A recent activity in the Tlatelolco University Cultural Center’s museum made neurosciences available to any visitor. While you attended the exhibition to learn more about the brain and its functions regarding perception, you also became research data: an exploration of cutting-edge research in neuroscience led by the community itself. These were its main components and characteristics:
RESEARCH
To study basic aspects of human visual perception, especially in response to contradictory artistic images (e.g. beauty and violence).
Analyze how the brain processes emotions from visual art.
SCIENCE DISSEMINATION
To allow those attending the exhibition to participate in the study, bringing them closer to experimental neuroscience.
To show research methods used in neurosciences.
ORIGIN AND CONTEXT
It began with an invitation from UNAM’s Institute of Aesthetic Research, by María Teresa Uriarte, asking to incorporate neurosciences in the Tlatelolco University Cultural Center’s museum.
STUDY FOCUS
Visual perception of images of Mesoamerican mural paintings—Batalla de Cacaxtla mural—taking advantage of knowledge about how the brain processes vision to explore the emotional perception of art.
Contradictory content: a combination of beauty and violence.
Use of a contrasting color palette.
Absence of chiaroscuro and depth or perspective.
TECHNIQUES
Semantic networks for evaluating image content
Electroencephalography (EEG) in museums.
Simultaneous analysis of 20 brain regions.
Mathematical analysis of information; intensive computing use.
Expansion of the study during the pandemic with artificial intelligence (AI) and facial recognition.
AI distinguishes faces from different cultures with less than 10 percent error.
Cultures analyzed: Cacaxtla, Teotihuacan, Mixtec, Zapotec, Tajín, Japan, Egypt.
Identification of mathematical patterns in the internal structure of images.
KEY FINDINGS
Influence of background perception variables.

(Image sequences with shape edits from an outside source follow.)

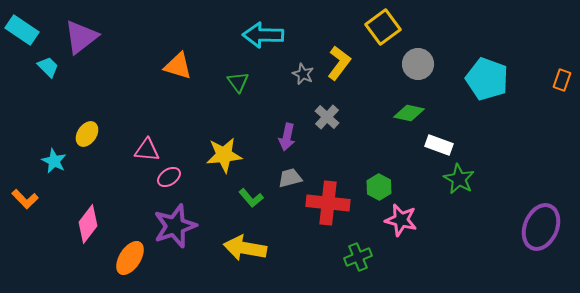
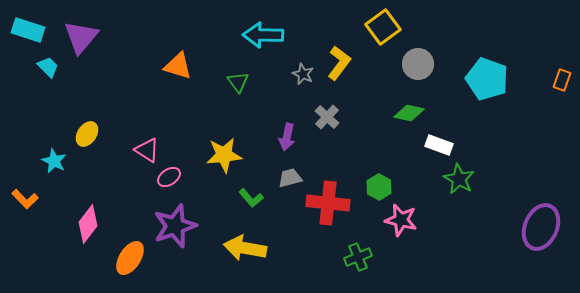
cyan rectangle: moved 6 px right; rotated 16 degrees counterclockwise
purple triangle: rotated 12 degrees counterclockwise
pink triangle: rotated 28 degrees clockwise
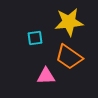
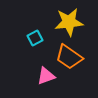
cyan square: rotated 21 degrees counterclockwise
pink triangle: rotated 18 degrees counterclockwise
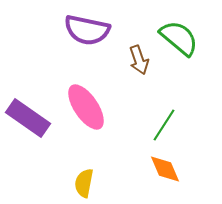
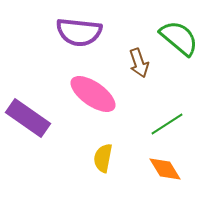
purple semicircle: moved 8 px left, 2 px down; rotated 6 degrees counterclockwise
brown arrow: moved 3 px down
pink ellipse: moved 7 px right, 13 px up; rotated 21 degrees counterclockwise
green line: moved 3 px right, 1 px up; rotated 24 degrees clockwise
orange diamond: rotated 8 degrees counterclockwise
yellow semicircle: moved 19 px right, 25 px up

Blue background: reduces the perception of violence, unlike a black background that increases the perception of violence and decreases the perception of beauty (figure 2).
Women show more reproducible brain responses to violence.

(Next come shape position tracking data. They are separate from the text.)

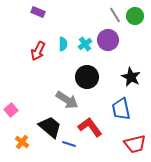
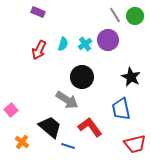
cyan semicircle: rotated 16 degrees clockwise
red arrow: moved 1 px right, 1 px up
black circle: moved 5 px left
blue line: moved 1 px left, 2 px down
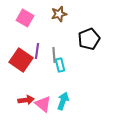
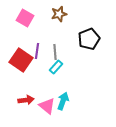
gray line: moved 1 px right, 3 px up
cyan rectangle: moved 4 px left, 2 px down; rotated 56 degrees clockwise
pink triangle: moved 4 px right, 2 px down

Greater activity in the frontal cortex in the face of violent images (associated with attention).
Aesthetic characteristics in Mesoamerican art.
Identification of golden patterns (spirals, triangles, circles) identified in murals from Cacaxtla, Teotihuacan, Tajín, and Mixtec and Zapotec cultures.
Possible Maya-Teotihuacan mathematical influence.
IMPACT AND REFLECTIONS
Multidisciplinary collaboration between UNAM students of arts, biology, psicology, engineering, actuary, computing, history, physics, mathematics and neurosciences.
VALUE
Diversity and academic freedom at UNAM enrich research.